Each class, he said, lasted four hours. Due to logistical challenges (incessant power outages, etc.) and security concerns, he had to pivot from his research focus from the oral traditions of the Mossi people in the neighboring country of Burkina Faso to editing a collection of essays about Afrofuturism, a recent and multimedia cultural theory that reassesses and promotes positive Black experiences. He wrote a chapter for inclusion in the volume as well, “The Afrofuturism of Afrodiaspora Fiction: Reimagining the World.”
Ogundayo’s fluency in many languages – including French, English, Hausa, Yoruba and other West African languages – allowed him to easily adapt to his Fulbright post and neighborhood. During his stay, he regularly engaged students and residents of Niamey, especially his neighborhood of Bobiel. He also attended Catholic Mass and Communion in a country that is 99% Islamic. The local market was one of his favorite places to visit because they had fresh non-genetically modified produce, and he could haggle prices and interact with traders. He gained a deeper sense of the culture from these interactions.

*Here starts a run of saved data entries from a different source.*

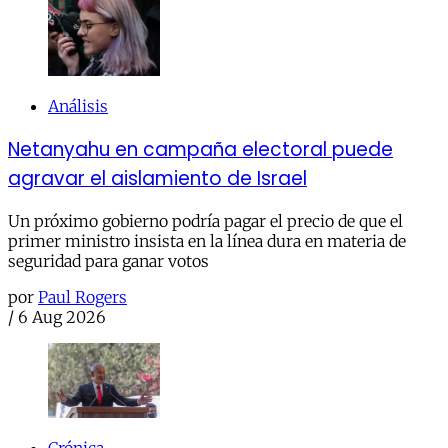
Análisis
Netanyahu en campaña electoral puede
agravar el aislamiento de Israel
Un próximo gobierno podría pagar el precio de que el
primer ministro insista en la línea dura en materia de
seguridad para ganar votos
por
Paul Rogers
/
6 Aug 2026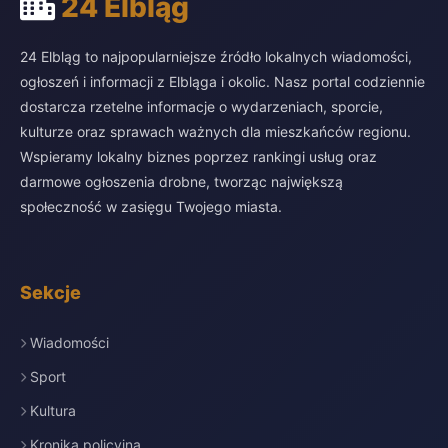
24 Elbląg
24 Elbląg to najpopularniejsze źródło lokalnych wiadomości,
ogłoszeń i informacji z Elbląga i okolic. Nasz portal codziennie
dostarcza rzetelne informacje o wydarzeniach, sporcie,
kulturze oraz sprawach ważnych dla mieszkańców regionu.
Wspieramy lokalny biznes poprzez rankingi usług oraz
darmowe ogłoszenia drobne, tworząc największą
społeczność w zasięgu Twojego miasta.
Sekcje
Wiadomości
Sport
Kultura
Kronika policyjna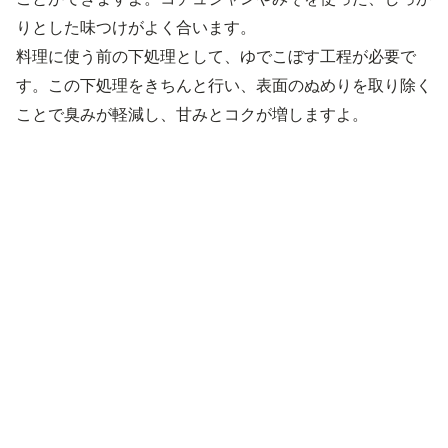
りとした味つけがよく合います。
料理に使う前の下処理として、ゆでこぼす工程が必要で
す。この下処理をきちんと行い、表面のぬめりを取り除く
ことで臭みが軽減し、甘みとコクが増しますよ。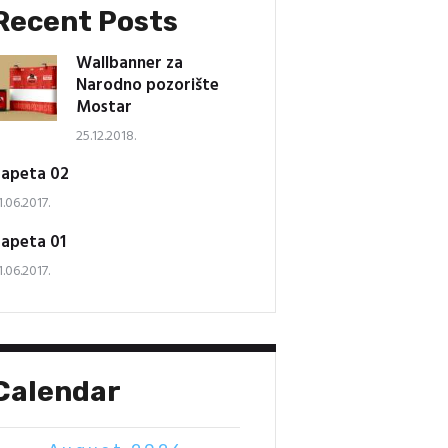
Recent Posts
Wallbanner za
Narodno pozorište
Mostar
25.12.2018.
apeta 02
1.06.2017.
apeta 01
1.06.2017.
Calendar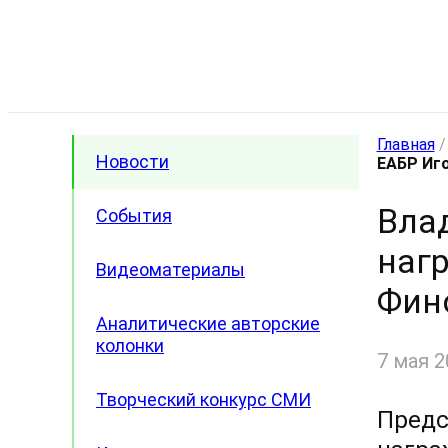
Главная
Новости
ЕАБР Иг
Вла
События
наг
Видеоматериалы
Фин
Аналитические авторские
колонки
7 мая 2
Творческий конкурс СМИ
Предс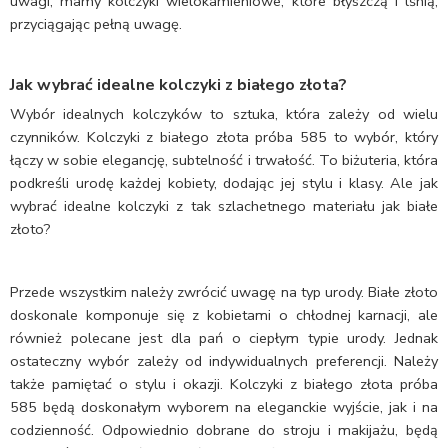
uwagi, mamy kolczyki wielokamieniowe, które błyszczą i lśnią,
przyciągając pełną uwagę.
Jak wybrać idealne kolczyki z białego złota?
Wybór idealnych kolczyków to sztuka, która zależy od wielu
czynników. Kolczyki z białego złota próba 585 to wybór, który
łączy w sobie elegancję, subtelność i trwałość. To biżuteria, która
podkreśli urodę każdej kobiety, dodając jej stylu i klasy. Ale jak
wybrać idealne kolczyki z tak szlachetnego materiału jak białe
złoto?
Przede wszystkim należy zwrócić uwagę na typ urody. Białe złoto
doskonale komponuje się z kobietami o chłodnej karnacji, ale
również polecane jest dla pań o ciepłym typie urody. Jednak
ostateczny wybór zależy od indywidualnych preferencji. Należy
także pamiętać o stylu i okazji. Kolczyki z białego złota próba
585 będą doskonałym wyborem na eleganckie wyjście, jak i na
codzienność. Odpowiednio dobrane do stroju i makijażu, będą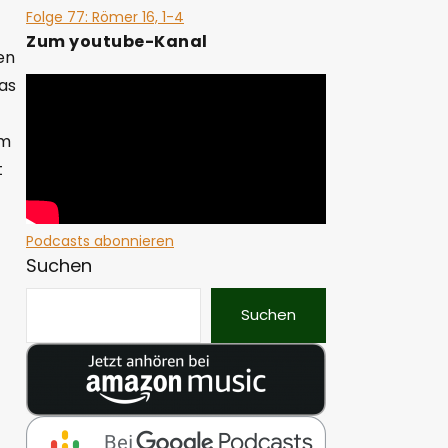
Folge 77: Römer 16, 1-4
Zum youtube-Kanal
en
as
hm
t
Podcasts abonnieren
Suchen
Suchen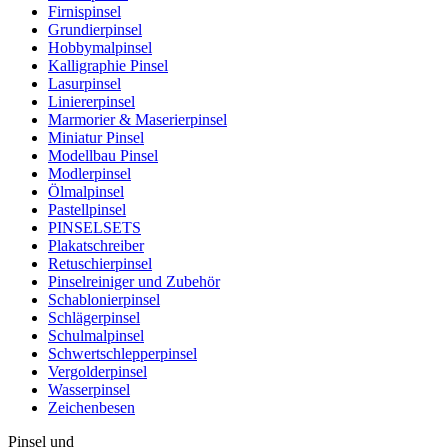
Firnispinsel
Grundierpinsel
Hobbymalpinsel
Kalligraphie Pinsel
Lasurpinsel
Liniererpinsel
Marmorier & Maserierpinsel
Miniatur Pinsel
Modellbau Pinsel
Modlerpinsel
Ölmalpinsel
Pastellpinsel
PINSELSETS
Plakatschreiber
Retuschierpinsel
Pinselreiniger und Zubehör
Schablonierpinsel
Schlägerpinsel
Schulmalpinsel
Schwertschlepperpinsel
Vergolderpinsel
Wasserpinsel
Zeichenbesen
Pinsel und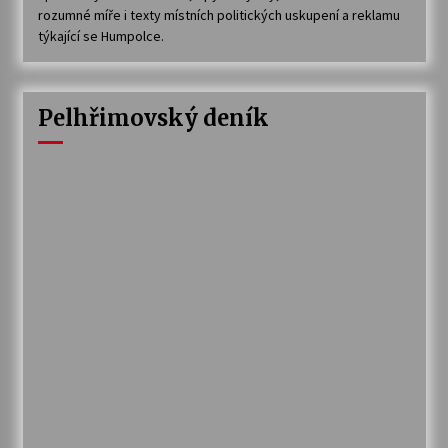
rozumné míře i texty místních politických uskupení a reklamu
týkající se Humpolce.
Pelhřimovský deník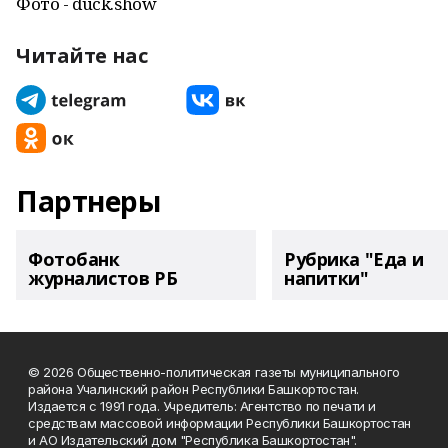
Фото - duck.show
Читайте нас
Партнеры
Фотобанк
Рубрика "Еда и
журналистов РБ
напитки"
© 2026 Общественно-политическая газеты муниципального
района Учалинский район Республики Башкортостан.
Издается с 1991 года. Учредитель: Агентство по печати и
средствам массовой информации Республики Башкортостан
и АО Издательский дом "Республика Башкортостан".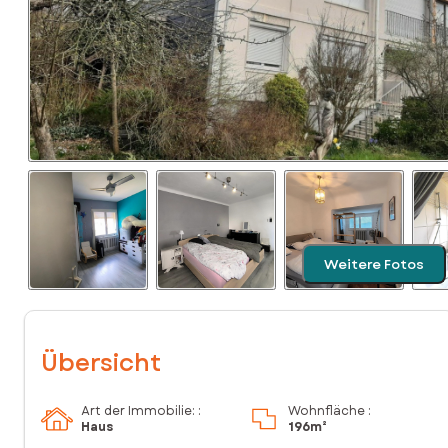
Weitere Fotos
Übersicht
Art der Immobilie: :
Wohnfläche :
Haus
196m²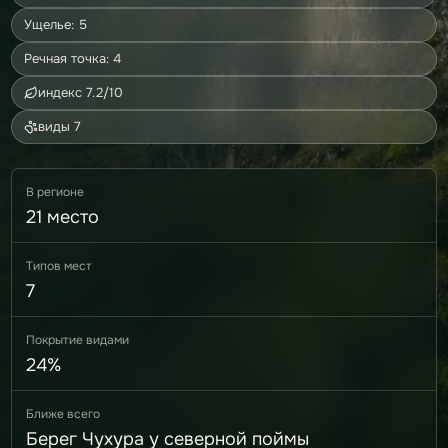
Ущелье: 5
Речная точка: 4
индекс 7.2/10
виды 7
В регионе
21 место
Типов мест
7
Покрытие видами
24%
Ближе всего
Берег Чухура у северной поймы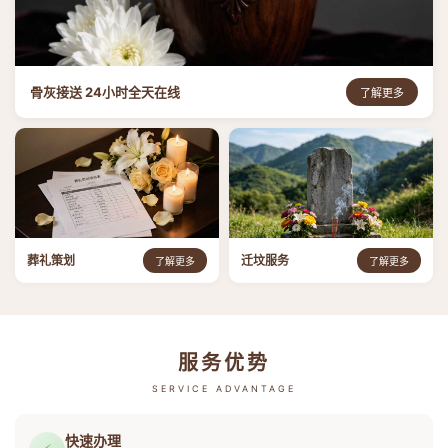
骨灰接送 24小时全天在线
了解更多
葬礼策划
迁坟服务
了解更多
了解更多
服务优势
SERVICE ADVANTAGE
快速办理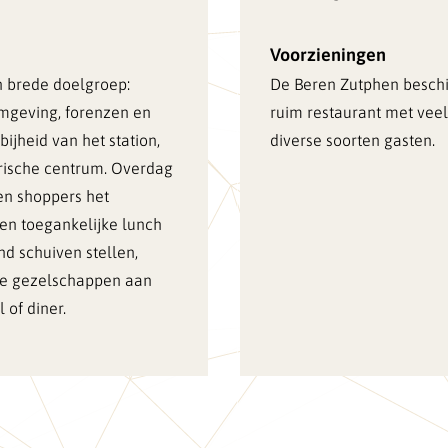
Voorzieningen
n brede doelgroep:
De Beren Zutphen beschi
mgeving, forenzen en
ruim restaurant met veel
bijheid van het station,
diverse soorten gasten.
orische centrum. Overdag
en shoppers het
een toegankelijke lunch
nd schuiven stellen,
re gezelschappen aan
 of diner.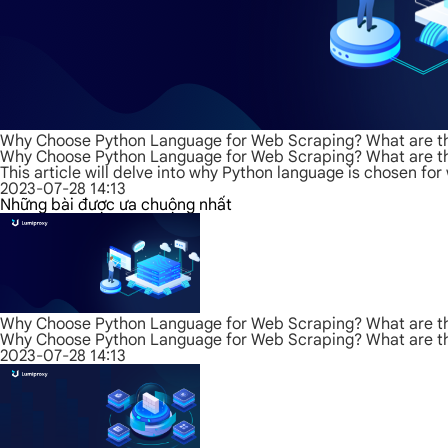
Why Choose Python Language for Web Scraping? What are the
Why Choose Python Language for Web Scraping? What are the
This article will delve into why Python language is chosen f
2023-07-28 14:13
Những bài được ưa chuộng nhất
Why Choose Python Language for Web Scraping? What are the
Why Choose Python Language for Web Scraping? What are the
2023-07-28 14:13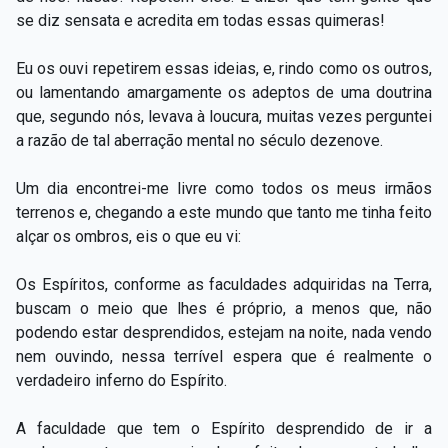
se diz sensata e acredita em todas essas quimeras!
Eu os ouvi repetirem essas ideias, e, rindo como os outros,
ou lamentando amargamente os adeptos de uma doutrina
que, segundo nós, levava à loucura, muitas vezes perguntei
a razão de tal aberração mental no século dezenove.
Um dia encontrei-me livre como todos os meus irmãos
terrenos e, chegando a este mundo que tanto me tinha feito
alçar os ombros, eis o que eu vi:
Os Espíritos, conforme as faculdades adquiridas na Terra,
buscam o meio que lhes é próprio, a menos que, não
podendo estar desprendidos, estejam na noite, nada vendo
nem ouvindo, nessa terrível espera que é realmente o
verdadeiro inferno do Espírito.
A faculdade que tem o Espírito desprendido de ir a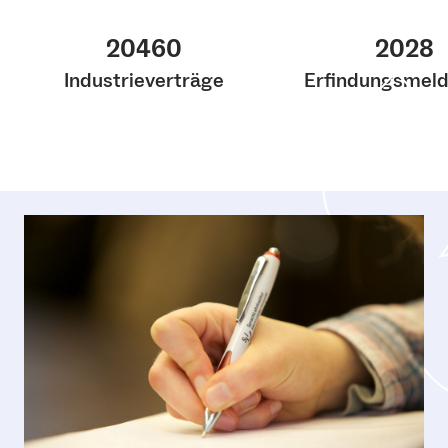
20460
2028
Industrieverträge
Erfindungsmel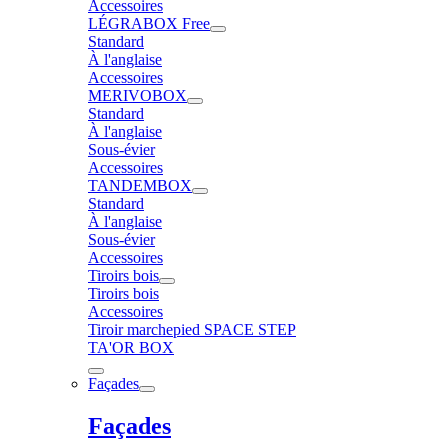
Accessoires
LÉGRABOX Free
Standard
À l'anglaise
Accessoires
MERIVOBOX
Standard
À l'anglaise
Sous-évier
Accessoires
TANDEMBOX
Standard
À l'anglaise
Sous-évier
Accessoires
Tiroirs bois
Tiroirs bois
Accessoires
Tiroir marchepied SPACE STEP
TA'OR BOX
Façades
Façades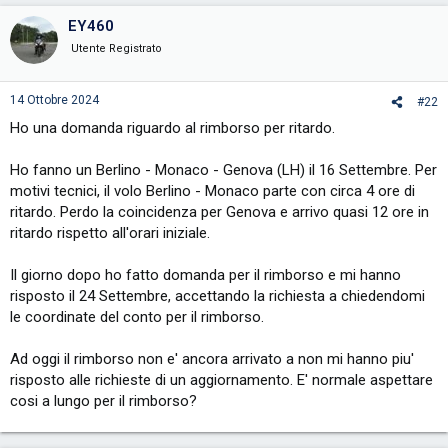
EY460
Utente Registrato
14 Ottobre 2024
#22
Ho una domanda riguardo al rimborso per ritardo.
Ho fanno un Berlino - Monaco - Genova (LH) il 16 Settembre. Per
motivi tecnici, il volo Berlino - Monaco parte con circa 4 ore di
ritardo. Perdo la coincidenza per Genova e arrivo quasi 12 ore in
ritardo rispetto all'orari iniziale.
Il giorno dopo ho fatto domanda per il rimborso e mi hanno
risposto il 24 Settembre, accettando la richiesta a chiedendomi
le coordinate del conto per il rimborso.
Ad oggi il rimborso non e' ancora arrivato a non mi hanno piu'
risposto alle richieste di un aggiornamento. E' normale aspettare
cosi a lungo per il rimborso?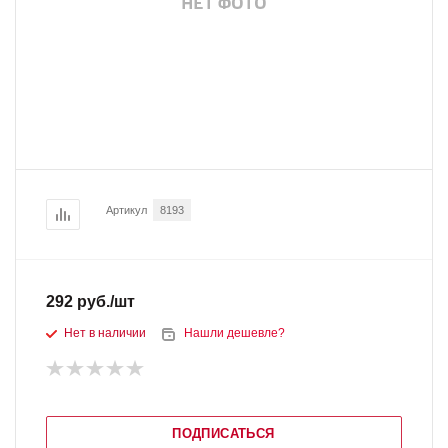
Артикул
8193
292
руб.
/шт
Нет в наличии
Нашли дешевле?
ПОДПИСАТЬСЯ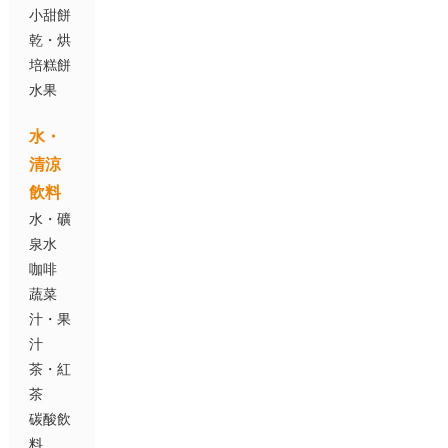
小甜餅
乾・烘
培糕餅
水果
水・
清涼
飲料
水・礦
泉水
咖啡
蔬菜
汁・果
汁
茶・紅
茶
碳酸飲
料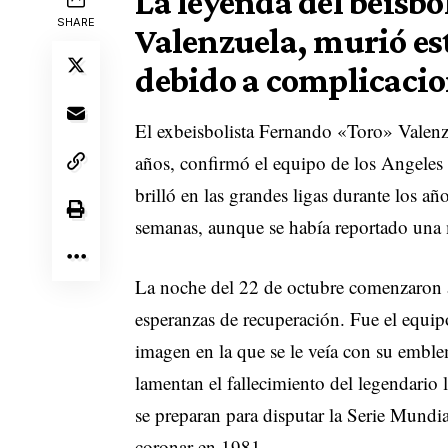
La leyenda del beisb
SHARE
Valenzuela, murió est
debido a complicacio
El exbeisbolista Fernando «Toro» Valenzu
años, confirmó el equipo de los Angeles 
brilló en las grandes ligas durante los a
semanas, aunque se había reportado una 
La noche del 22 de octubre comenzaron a 
esperanzas de recuperación. Fue el equipo
imagen en la que se le veía con su emb
lamentan el fallecimiento del legendario
se preparan para disputar la Serie Mundi
coronar en 1981.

Ogundayo said he loved the smells of the market and enjoyed cooking fresh vegetables, fish from the Niger River and lamb, which was a staple meat. He also had visits from friends and relatives while there.
Having returned to the United States and his teaching, Ogundayo is serving as the regional coordinator of Pitt’s Center for African Studies and is charged with the recruitment of students at Pitt’s regional campuses for Africa study abroad and African language programs. He is one of Pitt-Bradford’s four affiliated faculty members with the Africana Studies program at the Oakland campus.